### Problem requirements
Omit the images, then print each record below exactly as it reads.

# # # # #

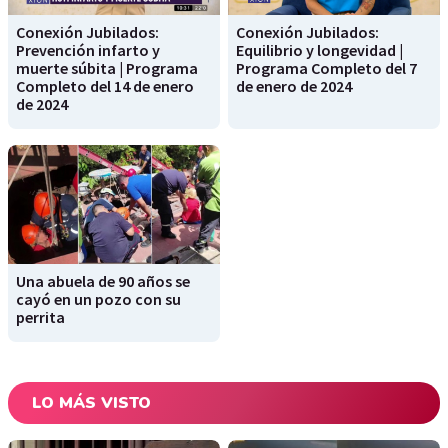
Conexión Jubilados:
Conexión Jubilados:
Prevención infarto y
Equilibrio y longevidad |
muerte súbita | Programa
Programa Completo del 7
Completo del 14 de enero
de enero de 2024
de 2024
Una abuela de 90 años se
cayó en un pozo con su
perrita
LO MÁS VISTO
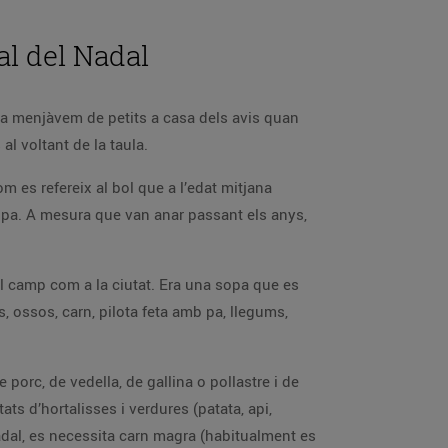
al del Nadal
ja menjàvem de petits a casa dels avis quan
l voltant de la taula.
m es refereix al bol que a l’edat mitjana
 pa. A mesura que van anar passant els anys,
nt al camp com a la ciutat. Era una sopa que es
, ossos, carn, pilota feta amb pa, llegums,
 porc, de vedella, de gallina o pollastre i de
tats d’hortalisses i verdures (patata, api,
 Nadal, es necessita carn magra (habitualment es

# # # # #

### Task response
Conexión Jubilados:
Conexión Jubilados:
Prevención infarto y
Equilibrio y longevidad |
muerte súbita | Programa
Programa Completo del 7
Completo del 14 de enero
de enero de 2024
de 2024
Una abuela de 90 años se
cayó en un pozo con su
perrita
LO MÁS VISTO
al del Nadal
ja menjàvem de petits a casa dels avis quan
l voltant de la taula.
m es refereix al bol que a l’edat mitjana
 pa. A mesura que van anar passant els anys,
nt al camp com a la ciutat. Era una sopa que es
, ossos, carn, pilota feta amb pa, llegums,
 porc, de vedella, de gallina o pollastre i de
tats d’hortalisses i verdures (patata, api,
 Nadal, es necessita carn magra (habitualment es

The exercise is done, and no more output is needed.